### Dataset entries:
<<<<

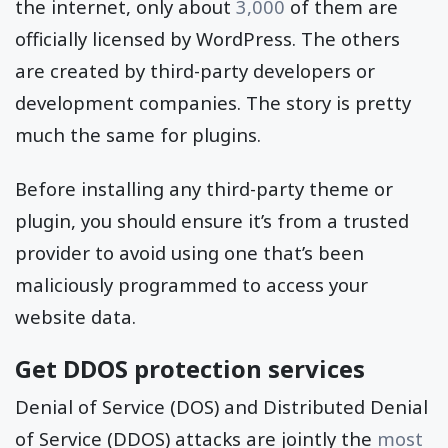
the internet, only about
3,000
of them are
officially licensed by WordPress. The others
are created by third-party developers or
development companies. The story is pretty
much the same for plugins.
Before installing any third-party theme or
plugin, you should ensure it’s from a trusted
provider to avoid using one that’s been
maliciously programmed to access your
website data.
Get DDOS protection services
Denial of Service (DOS) and Distributed Denial
of Service (DDOS) attacks are jointly the
most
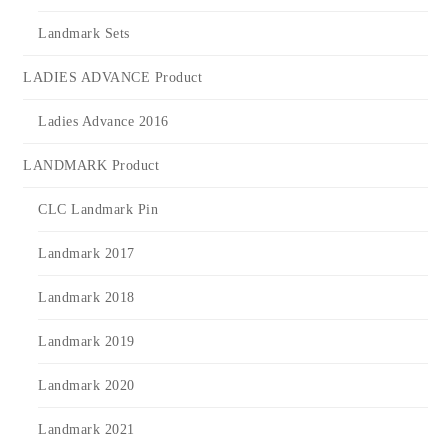
Landmark Sets
LADIES ADVANCE Product
Ladies Advance 2016
LANDMARK Product
CLC Landmark Pin
Landmark 2017
Landmark 2018
Landmark 2019
Landmark 2020
Landmark 2021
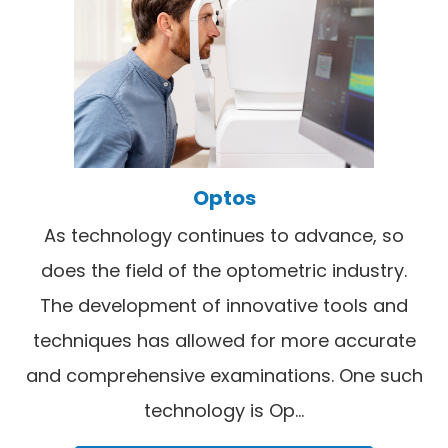
Optos
As technology continues to advance, so
does the field of the optometric industry.
The development of innovative tools and
techniques has allowed for more accurate
and comprehensive examinations. One such
technology is Op...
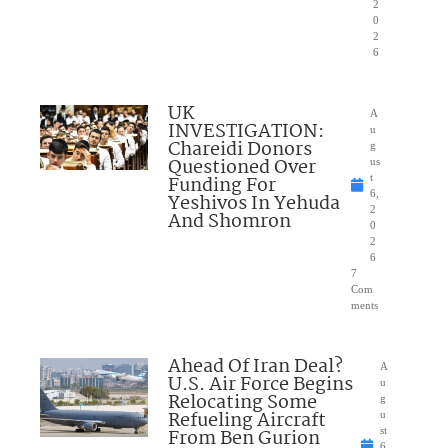
2
0
2
6
UK
A
INVESTIGATION:
u
Chareidi Donors
g
Questioned Over
us
Funding For
t
6,
Yeshivos In Yehuda
2
And Shomron
0
2
6
7
Com
ments
Ahead Of Iran Deal?
A
U.S. Air Force Begins
u
Relocating Some
g
Refueling Aircraft
u
From Ben Gurion
st
6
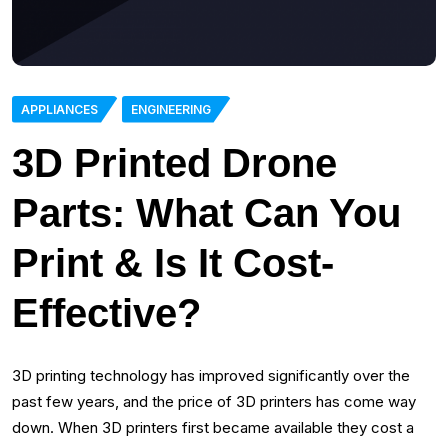
APPLIANCES
ENGINEERING
3D Printed Drone
Parts: What Can You
Print & Is It Cost-
Effective?
3D printing technology has improved significantly over the
past few years, and the price of 3D printers has come way
down. When 3D printers first became available they cost a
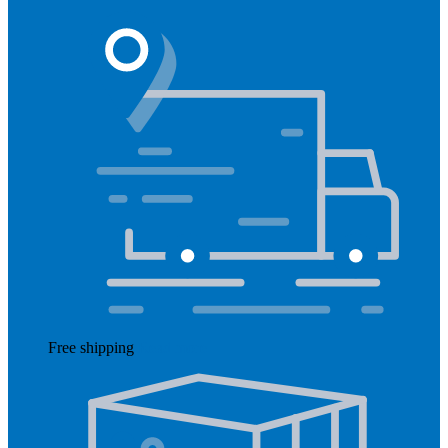
Free shipping
Read more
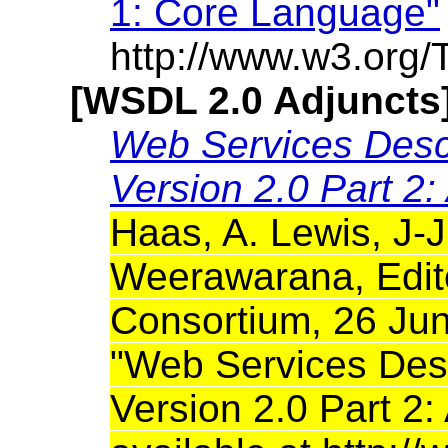
1: Core Language"
http://www.w3.org/
[WSDL 2.0 Adjuncts
Web Services Desc
Version 2.0 Part 2:
Haas, A. Lewis, J-J
Weerawarana, Edit
Consortium, 26 Jun
"Web Services Des
Version 2.0 Part 2: 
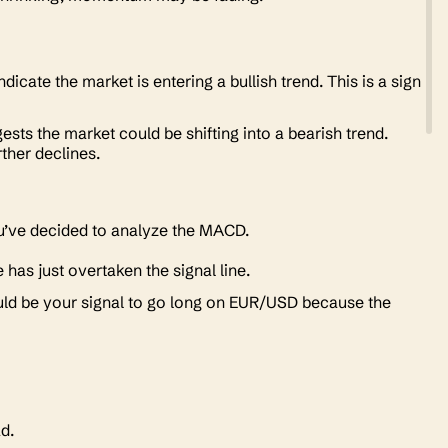
dicate the market is entering a bullish trend. This is a sign
ests the market could be shifting into a bearish trend.
rther declines.
you’ve decided to analyze the MACD.
has just overtaken the signal line.
ould be your signal to go long on EUR/USD because the
ead.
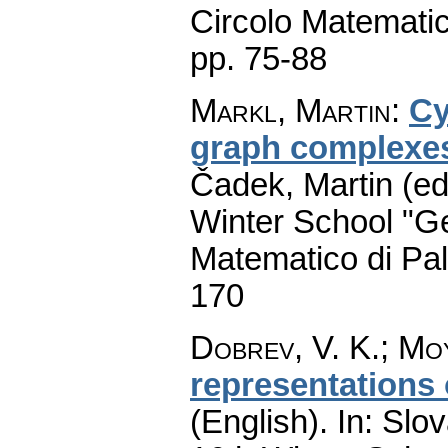
Circolo Matematic
pp. 75-88
Markl, Martin
:
Cy
graph complexe
Čadek, Martin (ed
Winter School "G
Matematico di Pa
170
Dobrev, V. K.
;
Moy
representations 
(English).
In: Slov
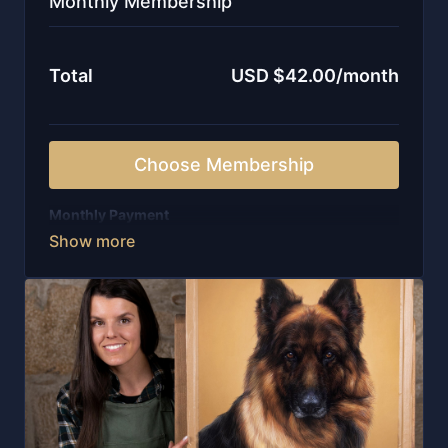
Monthly Membership
Total
USD $42.00/month
Choose Membership
Monthly Payment
-Weekly live sessions with in-depth guidance
-New lessons released every single week
-Unlimited access to all on-demand courses
-Instant entry to a curated library of 100+ videos
-Personal feedback from me, written and recorded
-Watch wherever you are with our APP, including
offline
-Invitation to our private community of artists
-Structure, encouragement, and ongoing support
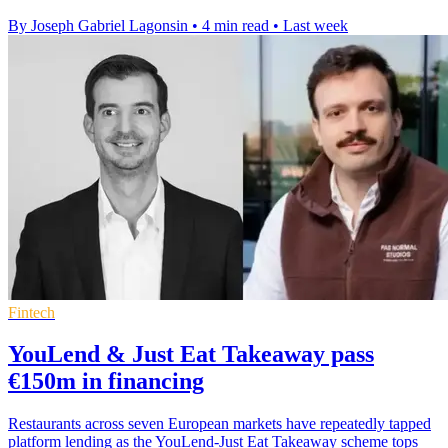
By Joseph Gabriel Lagonsin
•
4 min read
•
Last week
Fintech
YouLend & Just Eat Takeaway pass
€150m in financing
Restaurants across seven European markets have repeatedly tapped
platform lending as the YouLend-Just Eat Takeaway scheme tops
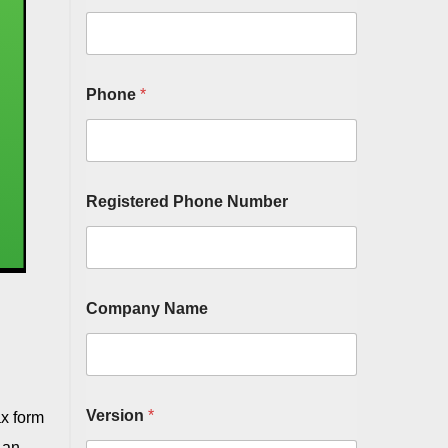
Phone
*
Registered Phone Number
Company Name
Version
*
ax form
 an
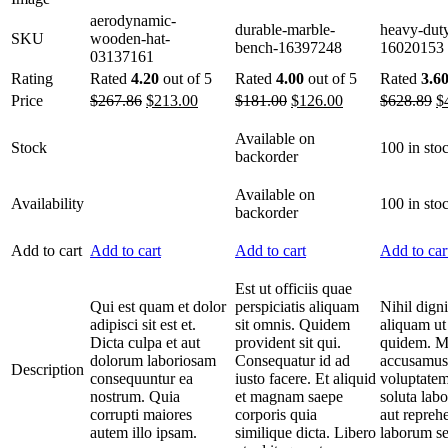
aerodynamic-
durable-marble-
heavy-duty
SKU
wooden-hat-
bench-16397248
16020153
03137161
Rating
Rated
4.20
out of 5
Rated
4.00
out of 5
Rated
3.6
Price
$
267.86
$
213.00
$
181.00
$
126.00
$
628.89
$
Available on
Stock
100 in sto
backorder
Available on
Availability
100 in sto
backorder
Add to cart
Add to cart
Add to cart
Add to car
Est ut officiis quae
Qui est quam et dolor
perspiciatis aliquam
Nihil dign
adipisci sit est et.
sit omnis. Quidem
aliquam ut
Dicta culpa et aut
provident sit qui.
quidem. M
dolorum laboriosam
Consequatur id ad
accusamus
Description
consequuntur ea
iusto facere. Et aliquid
voluptatem
nostrum. Quia
et magnam saepe
soluta lab
corrupti maiores
corporis quia
aut repreh
autem illo ipsam.
similique dicta. Libero
laborum se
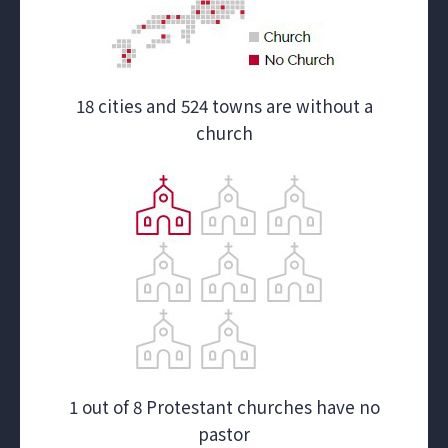
18 cities and 524 towns are without a
church
1 out of 8 Protestant churches have no
pastor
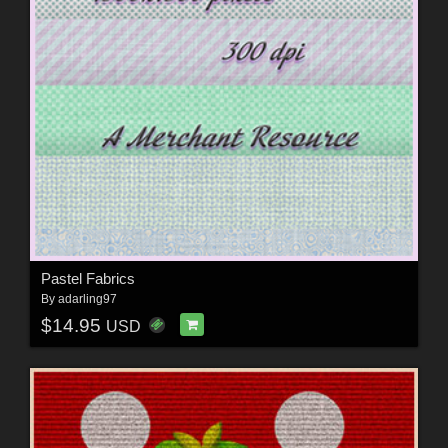
Pastel Fabrics
By
adarling97
$14.95
USD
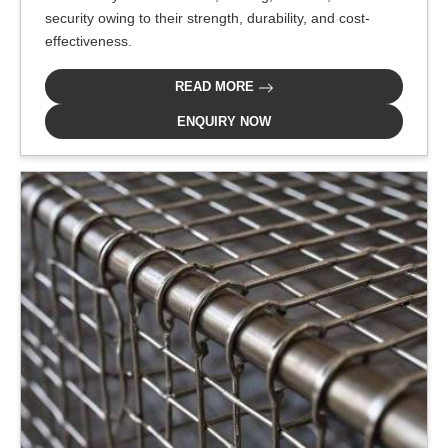
security owing to their strength, durability, and cost-
effectiveness.
READ MORE
ENQUIRY NOW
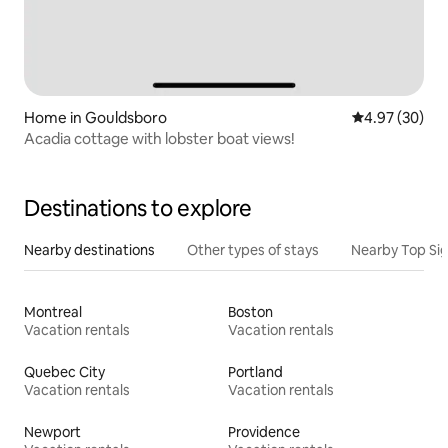
Home in Gouldsboro
4.97 out of 5 
4.97 (30)
Acadia cottage with lobster boat views!
Destinations to explore
Nearby destinations
Other types of stays
Nearby Top Si
Montreal
Boston
Vacation rentals
Vacation rentals
Quebec City
Portland
Vacation rentals
Vacation rentals
Newport
Providence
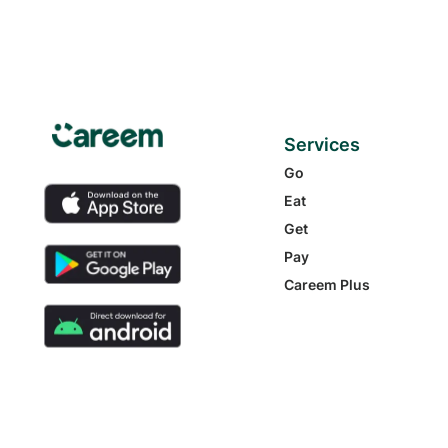
Services
Go
Eat
Get
Pay
Careem Plus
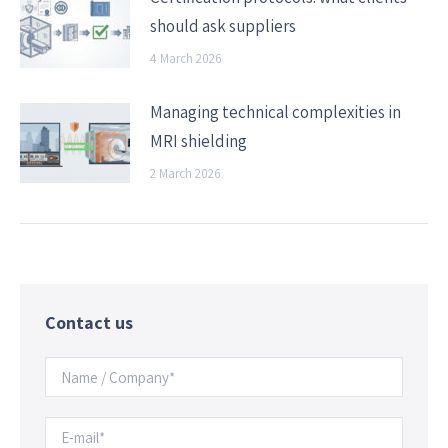
should ask suppliers
4 March 2026
Managing technical complexities in
MRI shielding
2 March 2026
Contact us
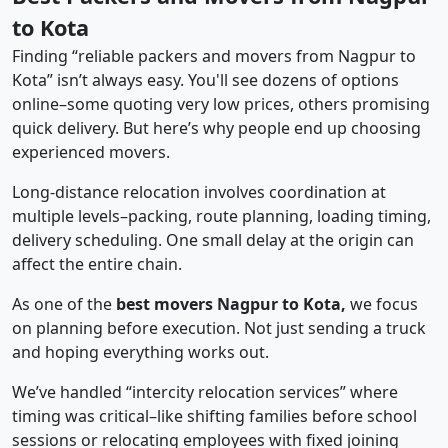
to Kota
Finding “reliable packers and movers from Nagpur to
Kota” isn’t always easy. You'll see dozens of options
online–some quoting very low prices, others promising
quick delivery. But here’s why people end up choosing
experienced movers.
Long-distance relocation involves coordination at
multiple levels–packing, route planning, loading timing,
delivery scheduling. One small delay at the origin can
affect the entire chain.
As one of the
best movers Nagpur to Kota,
we focus
on planning before execution. Not just sending a truck
and hoping everything works out.
We’ve handled “intercity relocation services” where
timing was critical–like shifting families before school
sessions or relocating employees with fixed joining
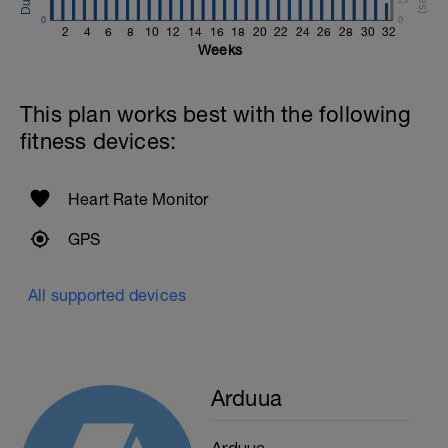
0
0
2
4
6
8
10
12
14
16
18
20
22
24
26
28
30
32
Weeks
This plan works best with the following
fitness devices:
Heart Rate Monitor
GPS
All supported devices
Arduua
Arduua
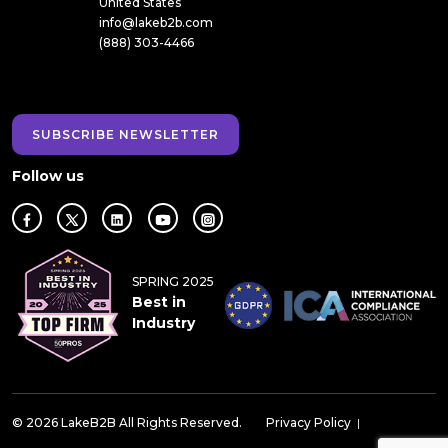
United States
info@lakeb2b.com
(888) 303-4466
SUBSCRIBE NEWSLETTER
Follow us
SPRING 2025
Best in
Industry
© 2026 LakeB2B All Rights Reserved.
Privacy Policy
|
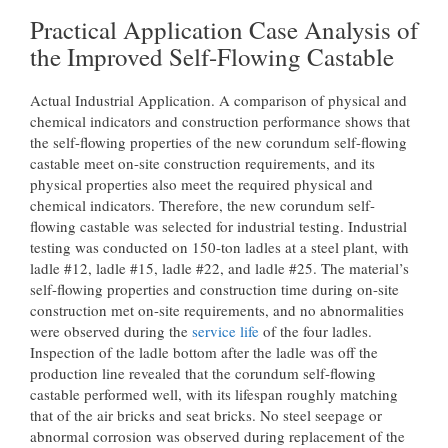
Practical Application Case Analysis of
the Improved Self-Flowing Castable
Actual Industrial Application. A comparison of physical and
chemical indicators and construction performance shows that
the self-flowing properties of the new corundum self-flowing
castable meet on-site construction requirements, and its
physical properties also meet the required physical and
chemical indicators. Therefore, the new corundum self-
flowing castable was selected for industrial testing. Industrial
testing was conducted on 150-ton ladles at a steel plant, with
ladle #12, ladle #15, ladle #22, and ladle #25. The material’s
self-flowing properties and construction time during on-site
construction met on-site requirements, and no abnormalities
were observed during the
service life
of the four ladles.
Inspection of the ladle bottom after the ladle was off the
production line revealed that the corundum self-flowing
castable performed well, with its lifespan roughly matching
that of the air bricks and seat bricks. No steel seepage or
abnormal corrosion was observed during replacement of the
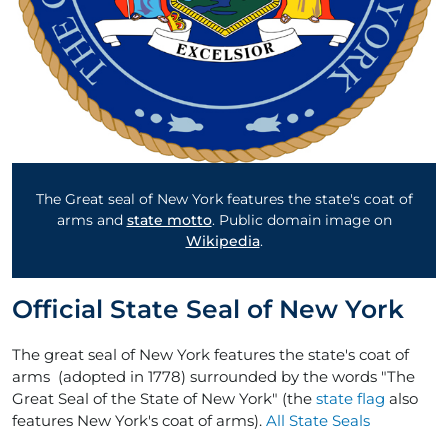
The Great seal of New York features the state's coat of
arms and
state motto
. Public domain image on
Wikipedia
.
Official State Seal of New York
The great seal of New York features the state's coat of
arms (adopted in 1778) surrounded by the words "The
Great Seal of the State of New York" (the
state flag
also
features New York's coat of arms).
All State Seals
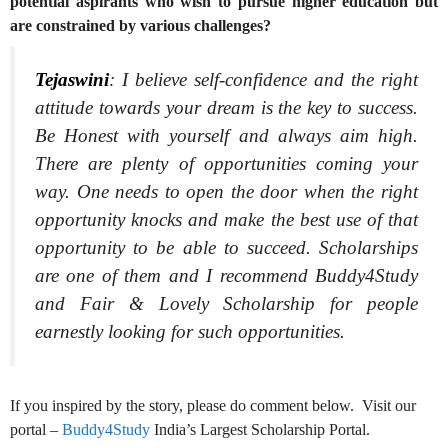
potential aspirants who wish to pursue higher education but
are constrained by various challenges?
Tejaswini
:
I believe self-confidence and the right
attitude towards your dream is the key to success.
Be Honest with yourself and always aim high.
There are plenty of opportunities coming your
way. One needs to open the door when the right
opportunity knocks and make the best use of that
opportunity to be able to succeed. Scholarships
are one of them and I recommend Buddy4Study
and Fair & Lovely Scholarship for people
earnestly looking for such opportunities.
If you inspired by the story, please do comment below. Visit our
portal –
Buddy4Study
India’s Largest Scholarship Portal.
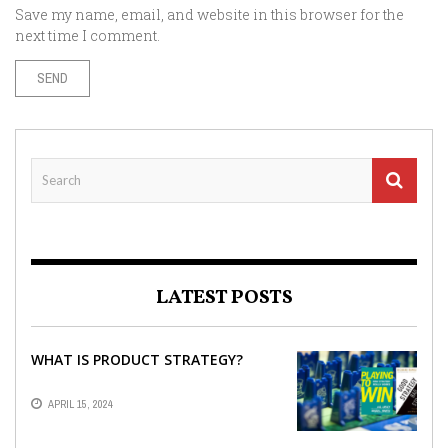
Save my name, email, and website in this browser for the
next time I comment.
LATEST POSTS
WHAT IS PRODUCT STRATEGY?
APRIL 15, 2024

>>>>

### ACTIVITY:
Your task is to copy every line of the entries that contains the string "also".

### TASK ANSWER:
physical properties also meet the required physical and
also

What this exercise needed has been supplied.